I spend hundreds of dollars a month on medication and medical equipment I need to live on a day-to-day basis. I can't afford to see specialists for things like my ADHD or autism. I can barely afford basic foods. Almost any meat I buy is nearly off, any veg frozen, any snack half price or made from scratch. Almost all of my money goes directly to rent, bills, food and medical. The paltry leftovers aren't enough to keep my car on the road. I have to ask for help pretty much each year to cover CTP et cetera. (Also, almost every job I have ever applied for has specifically stated that applicants need a car, so people on JobSeeker are literally priced out of being able to work.) New clothes are cast-offs from friends or the clearance section at an already cheap store. I have never been able to buy my own phone—which, by the way, is needed just to access Centrelink payments, and an up-to-date phone with reasonable technical specs is a necessity for the vast majority of jobs I've worked or applied for.

COVID supplements—which merely raised me to around the poverty line, not even properly out of poverty—changed how I could live and feel for about a year. I didn't have to count every cent to make sure it would last two weeks till next pay. I was able to get medical care I desperately needed to get but couldn't before afford. Even then, though, I had to rely on the goodwill of the specialists to charge much less than the usual rates. I could afford car service and registration without having to beg others for help. I felt vaguely human and part of society for a brief time. My mental health, despite the turmoil of the time, had never been better.

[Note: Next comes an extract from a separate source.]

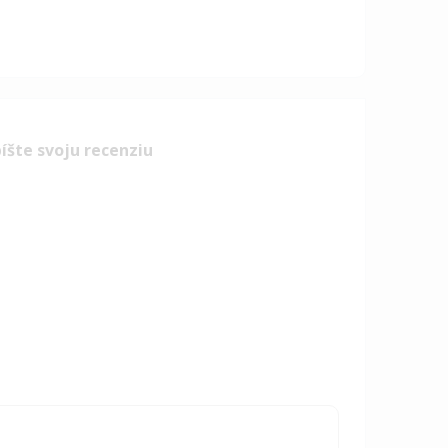
íšte svoju recenziu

I would like to continue to take the medications that allow me to get up of a morning and do anything other than stare into the distance. I'd like to be able to afford taking any of the jobs I have been applying for, in industries important to Australia but currently struggling for workers. I would like to be able to afford glasses that don't give me a headache. I'd like to be able to afford chicken that I don't have to immediately take home and sniff and hope it's not gone bad. I'd like a lot of things that you and so many take for granted as part of your everyday lives and would cost you and Australia so very little. I just want to be human again. Is that so much to ask?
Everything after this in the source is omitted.